### <strong> Jack's Car Rental Problem (2nd Version) </strong>
This notebook provides a solution for the modified version of "Jack's Car Rental Problem" presented as "Exercise 4.7" in the "Reinforcement Learning: An Introduction, Second Edition" book by Sutton and Barto.

##### <strong> Original Problem Description </strong>
Jack manages two locations for a nationwide car rental company. Each day, some number of customers arrive at each location to rent cars. If Jack has a car available, he rents it out and is credited 10 dollars by the national company. If he is out of cars at that location, then the business is lost. Cars become available for renting the day after they are returned. To help ensure that cars are available where they are needed, Jack can move them between the two locations overnight, at a cost of 2 dollars per car moved. We assume that the number of cars requested and returned at each location are Poisson random variables. Suppose λ (parameter for poisson process) is 3 and 4 for rental requests at the first and second locations and 3 and 2 for returns. To simplify the problem slightly, we assume that there can be no more than 20 cars at each location (any additional cars are returned to the nationwide company, and thus disappear from the problem) and a maximum of five cars can be moved from one location to the other in one night. We take the discount rate to be γ = 0.9 and formulate this as a continuing finite MDP, where the time steps are days, the state is the number of cars at each location at the end of the day, and the actions are the net numbers of cars moved between the two locations overnight.

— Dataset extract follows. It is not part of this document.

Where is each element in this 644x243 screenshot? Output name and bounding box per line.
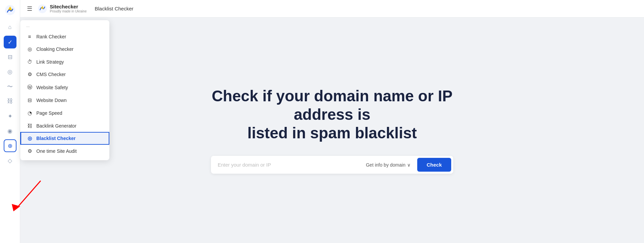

##### <strong> Modification </strong>
One of Jack’s employees at the first location rides a bus home each night and lives near the second location. She is happy to shuttle one car to the second location for free. Each additional car still costs $2, as do all cars moved in the other direction. In addition, Jack has limited parking space at each location. If more than 10 cars are kept overnight at a location (after any moving of cars), then an additional cost of $4 must be incurred to use a second parking lot (independent of how many cars are kept there).

In [8]:
import numpy as np
import math
import matplotlib.pyplot as plt

In [9]:
class Location:
    def __init__(self, capacity, lambda_request, lambda_return, epsilon = 0.005):
        self.capacity = capacity
        self.lambda_request = lambda_request
        self.lambda_return = lambda_return
        self.epsilon = epsilon
        self.request_seq = self.__request_count()
        self.return_seq = self.__return_count()

    def __poisson_pmf(x, lam):
        return lam**x * math.exp(-lam) / math.factorial(x)

    def __request_count(self):
        count = 0
        prob = Location.__poisson_pmf(count, self.lambda_request)
        res = []
        prob_sum = 0.0

        while prob < self.epsilon:
            count += 1
            prob = Location.__poisson_pmf(count, self.lambda_request)


        while prob >= self.epsilon:
            prob_sum += prob
            res.append((count, prob))
            count += 1
            prob = Location.__poisson_pmf(count, self.lambda_request)

        res = [(count, prob / prob_sum) for count, prob in res]

        return res

    def __return_count(self):
        count = 0
        prob = Location.__poisson_pmf(count, self.lambda_return)
        res = []
        prob_sum = 0.0

        while prob < self.epsilon:
            count += 1
            prob = Location.__poisson_pmf(count, self.lambda_return)
    
        while prob >= self.epsilon:
            prob_sum += prob
            res.append((count, prob))
            count += 1
            prob = Location.__poisson_pmf(count, self.lambda_return)

        res = [(count, prob / prob_sum) for count, prob in res]

        return res
    
    def request_count(self):
        return self.request_seq
    
    def return_count(self):
        return self.return_seq

In [10]:
class Environment:
    def __init__(self):
        self.actions = [-5, -4, -3, -2, -1, 0, 1, 2, 3, 4, 5]
        self.states = []
        self.location1 = Location(20, 3, 3)
        self.location2 = Location(20, 4, 2)
        self.rental_price = 10.0
        self.move_cost = -2.0

        for i in range(self.location1.capacity + 1):
            for j in range(self.location2.capacity + 1):
                self.states.append((i, j))
    
    def get_states(self):
        return self.states

    def get_actions(self):
        return self.actions
    
    def __get_reward(self, state, action, loc1_req_count, loc2_req_count, loc1_ret_count, loc2_ret_count):
        reward = 0

        reward += self.move_cost * ((action - 1) if action > 0 else abs(action))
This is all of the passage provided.